As if to echo my sentiments, hanging from shack, a splintered wooden sign, hand-painted in greasy green paint stated, “The End Of The Road ?”. I was intrigued by the question mark as, for me, there was no doubt – we really could go no further. Actually, it felt more like the end of the world.
Jackson Bay is another fishing village of some historical significance. Originally settled in 1875, immigrants hoping to start a new life found their hopes drowned as relentless downpours destroyed their farms. Pleas to the government for assistance in building a wharf were ignored, meaning the town was soon isolated and in need of vital supplies. Today, it is a privilege to actually enjoy that sense of isolation, for it was exactly that remoteness, that desolation that was be the downfall for those early settlers. Incidentally, a road to the village was not built until the 1960s and by then, the farming communities were long gone.

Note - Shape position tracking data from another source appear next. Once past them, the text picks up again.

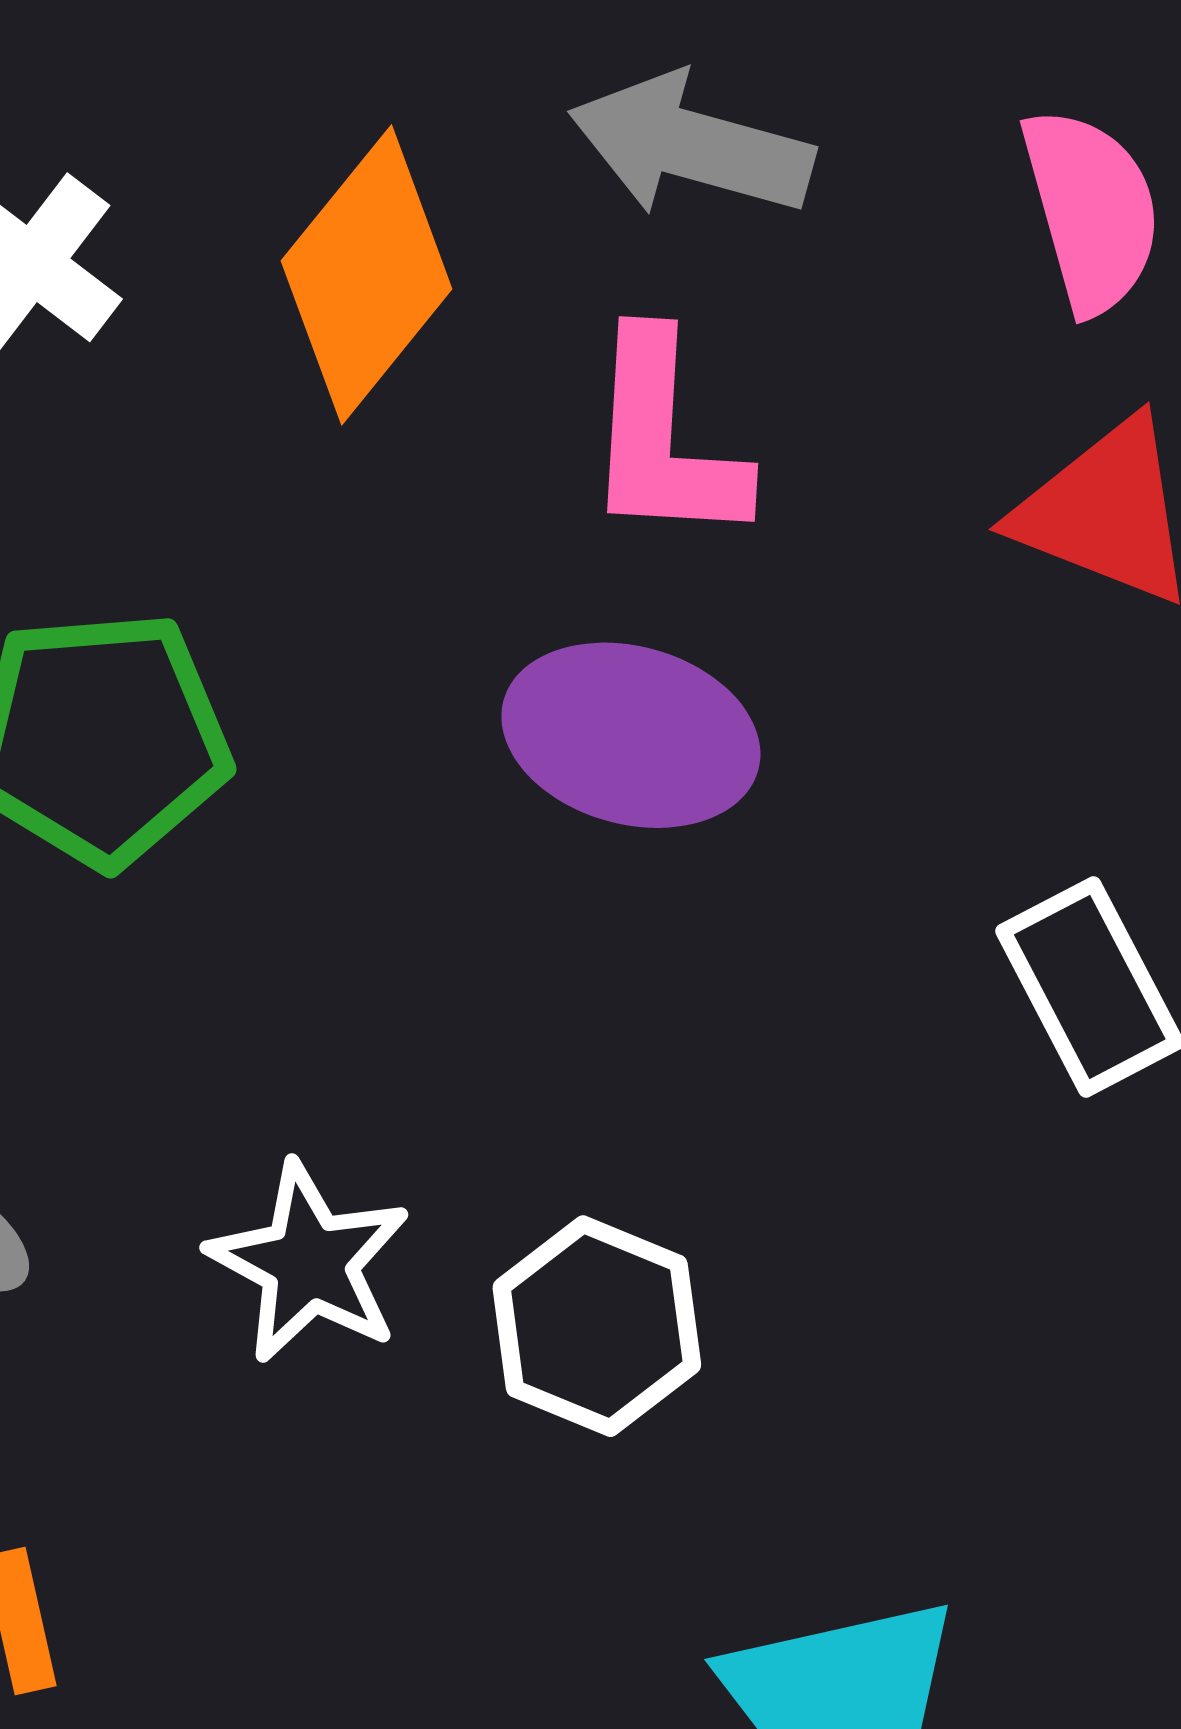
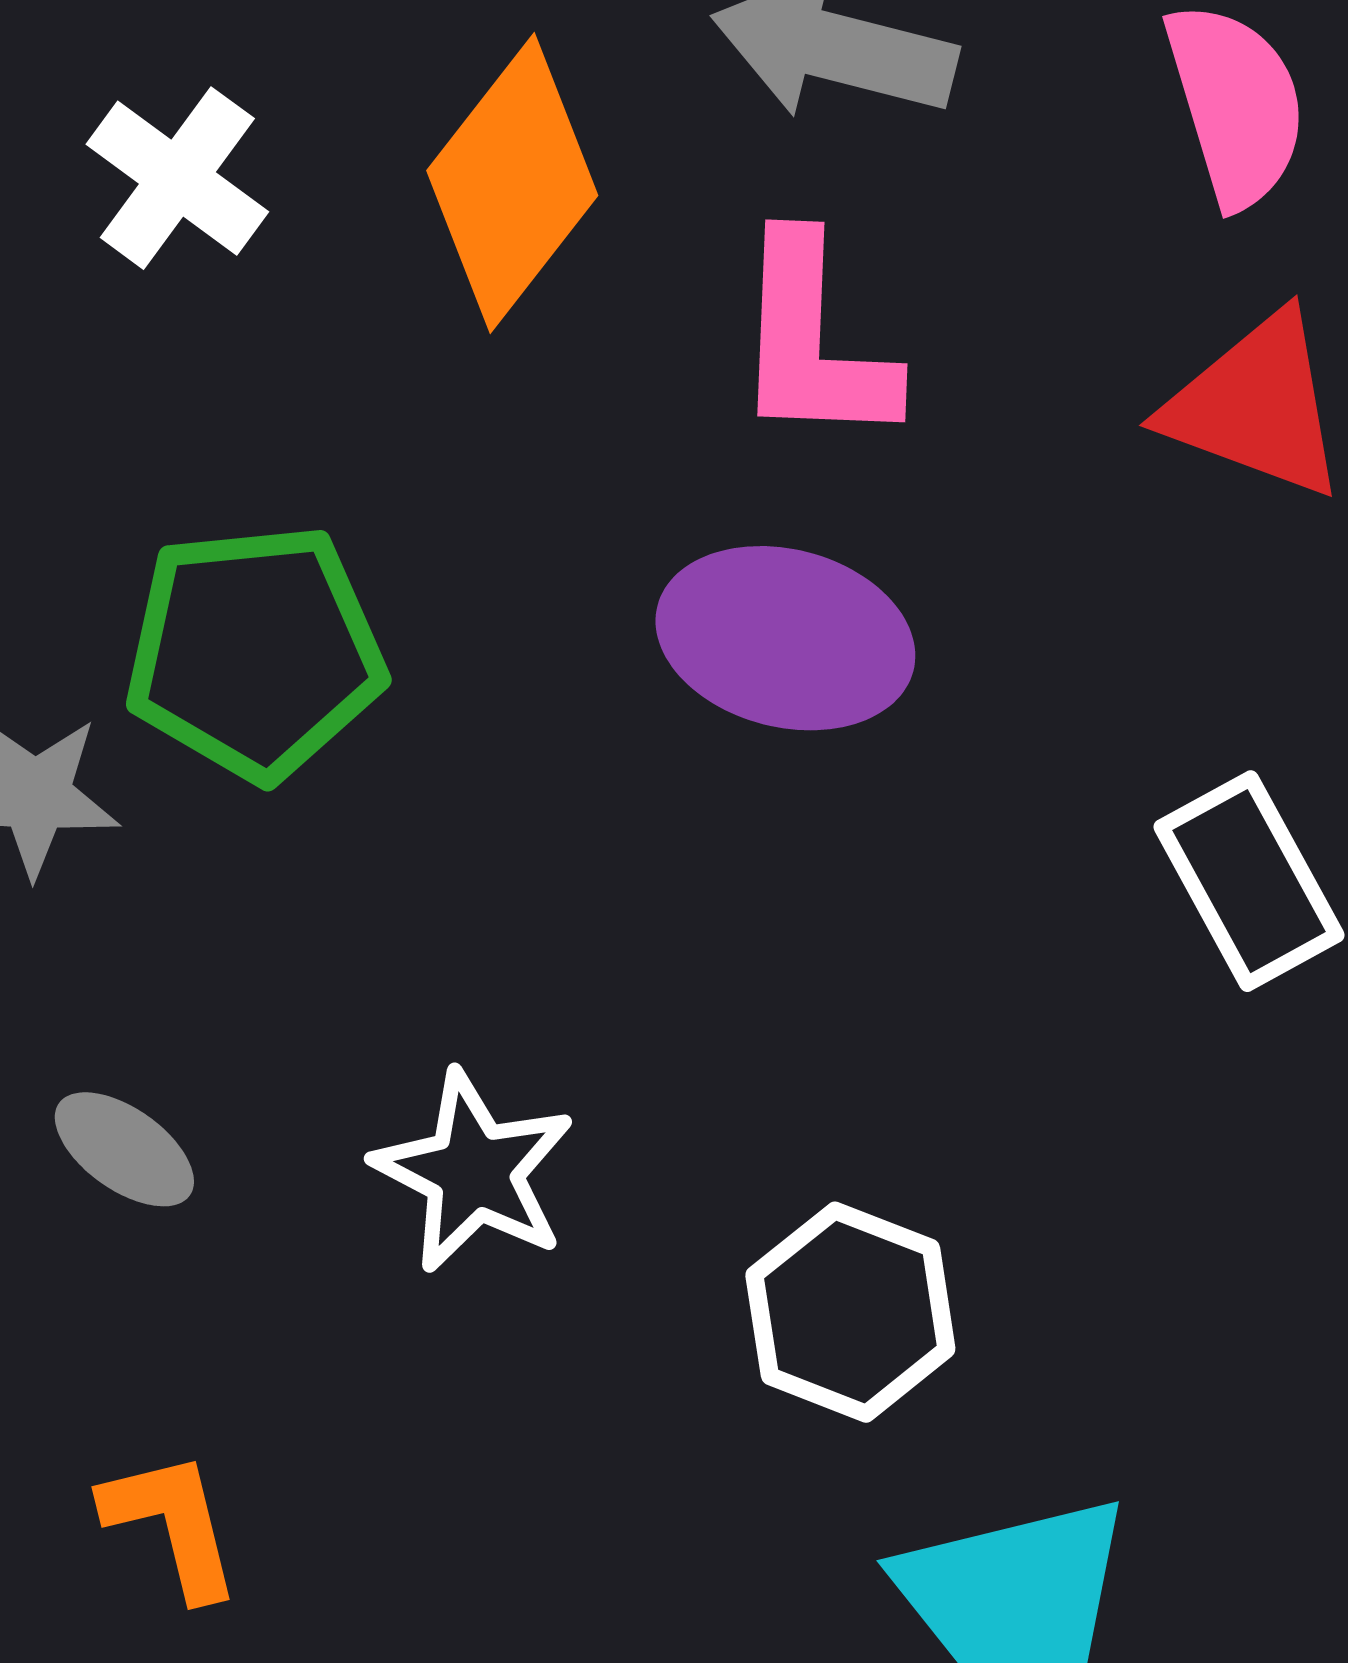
white hexagon: (597, 1326) -> (850, 1312), moved

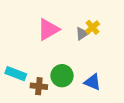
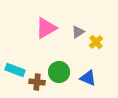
yellow cross: (92, 27) -> (96, 42), moved

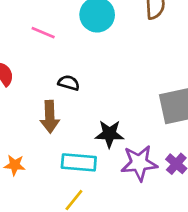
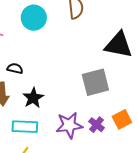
black star: (109, 134) -> (33, 98), moved, turned -30

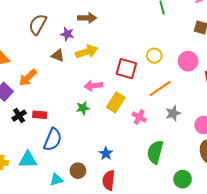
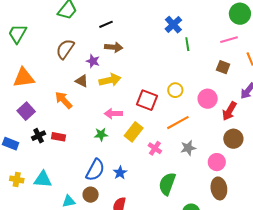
orange arrow: (28, 78) -> (64, 100), moved, turned 84
blue semicircle: (53, 140) -> (95, 170), moved
blue star: (106, 154) -> (120, 173), moved

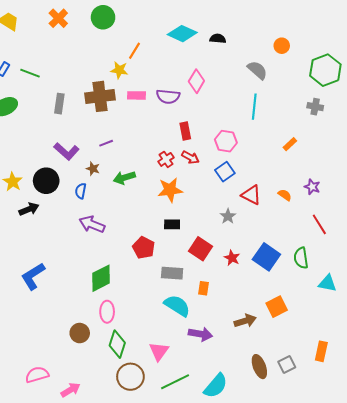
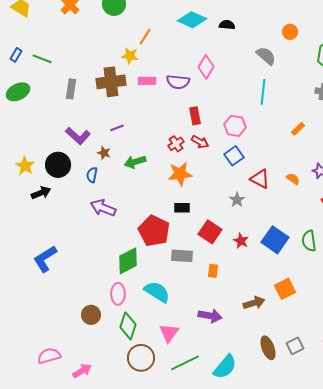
red pentagon: (144, 248) -> (154, 231), size x1.4
green diamond: (101, 278) -> (128, 261), moved
cyan semicircle: (177, 306) -> (157, 292), moved

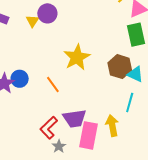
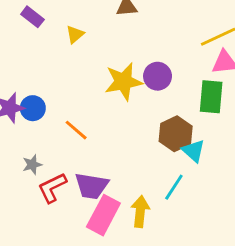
purple circle: (47, 13) -> (158, 76), moved
yellow star: (77, 57) -> (123, 82), moved
orange line: (53, 84) -> (76, 130), turned -30
gray star: (59, 146) -> (32, 165), moved

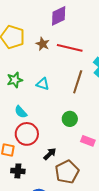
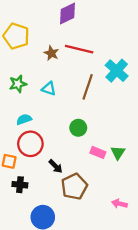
brown star: (43, 44) -> (51, 53), moved
cyan semicircle: (21, 112) -> (24, 119), turned 112
black arrow: (50, 154) -> (56, 166), turned 88

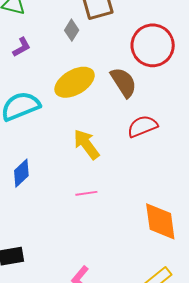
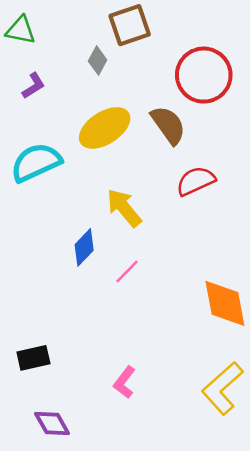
blue diamond: (21, 173) -> (84, 247), moved
pink line: (86, 193) -> (127, 271), turned -35

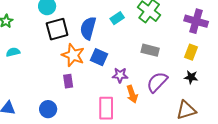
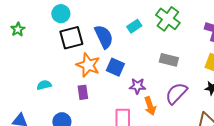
blue semicircle: (88, 28) -> (104, 37), turned 140
cyan semicircle: (13, 52) -> (44, 85), moved

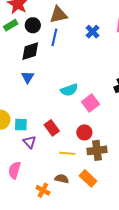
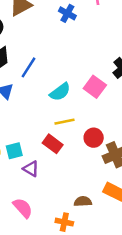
blue line: (54, 37) -> (28, 67), moved, turned 36
pink square: (91, 103) -> (95, 87), moved
yellow line: (67, 153) -> (65, 122), moved
pink semicircle: (14, 170) -> (23, 208), turned 138

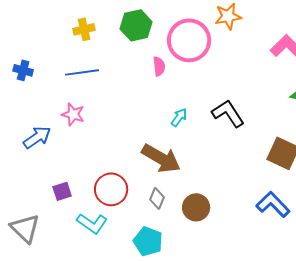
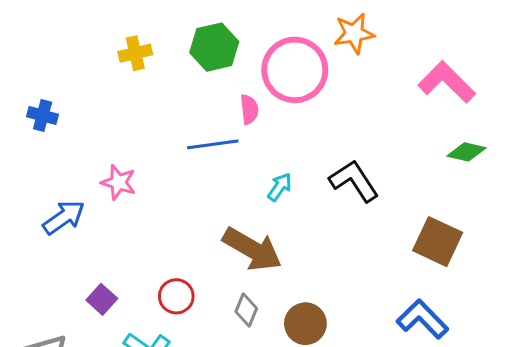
blue line: (82, 72) -> (213, 144), moved
red circle: (111, 189) -> (176, 296), size x0.7
purple square: (62, 191) -> (102, 299), turned -30

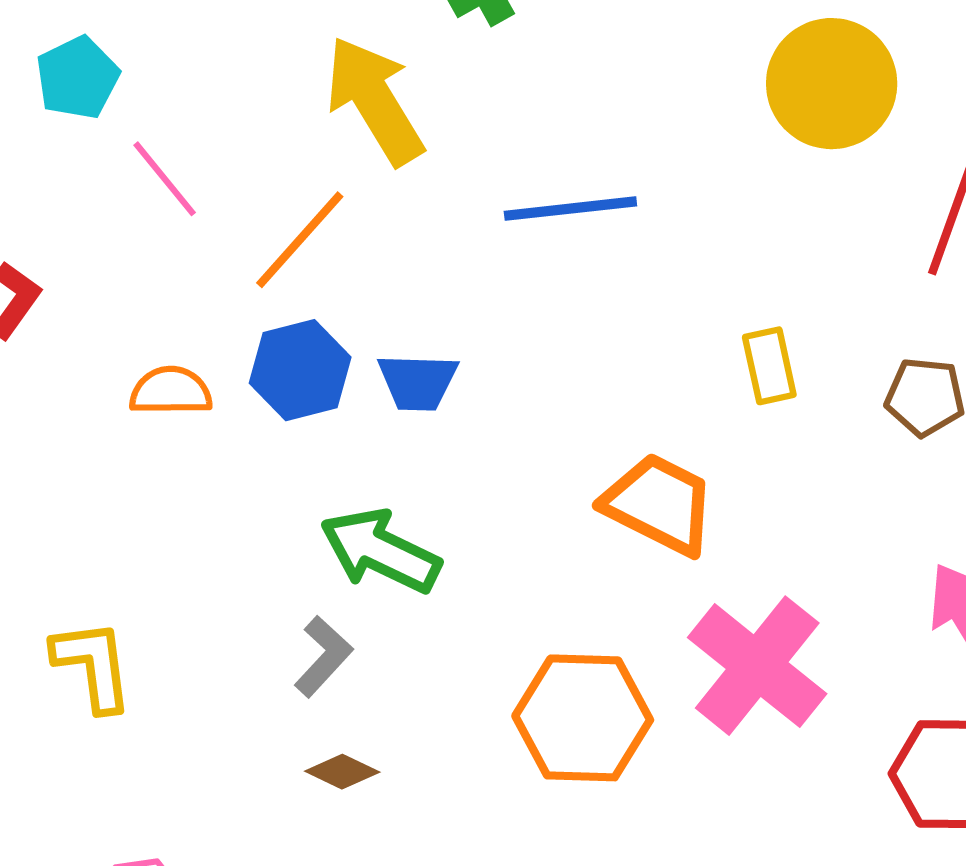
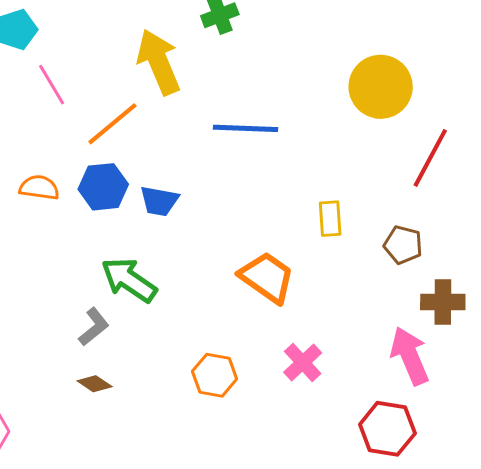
pink cross: (757, 666) -> (303, 362), size x0.6
orange hexagon: (583, 718) -> (215, 375), size x0.7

The modern day Jackson Bay has fishing very much at its heart. Rusted, salt-encrusted metal contraptions sit alongside all manner of hulking, spike-adorned paraphernalia. Meanwhile, below the wooden jetty, and amongst the frolicking seals, fishing boats bob on the grey water, their pilots clad in grimy waders and gum boots , their weather-beaten faces telling more than a thousand shanties ever could.
The Cray Pot provides the centrepiece to the village: a café in a portacabin serving fish and chips, whitebait and other locally-caught seafood. Totally authentic, it’s the perfect place to sit and tell tall tales of giant squids and mermaid sightings, and its reputation is such that blackboards advertising its wares can be found along the main road nearly all the way back to Haast.
After a day of big skies, near-silence and solitude we made our way back to Haast, calling in at Haast Beach on our return. A huge swathe of shale along the line of the coast, Haast Beach was, as expected, deserted, and strewn with oceanic bric-a-brac, the only sound the blustering wind and the crashing waves.
As the Sun cast long shadows in the golden twilight, and myself and my girlfriend meandered aimlessly along, I realised that Haast provided the perfect antidote to our previous two locations, Queenstown and Wanaka. Haast was quiet time. Haast was thinking time. Haast was alone time. Haast was great.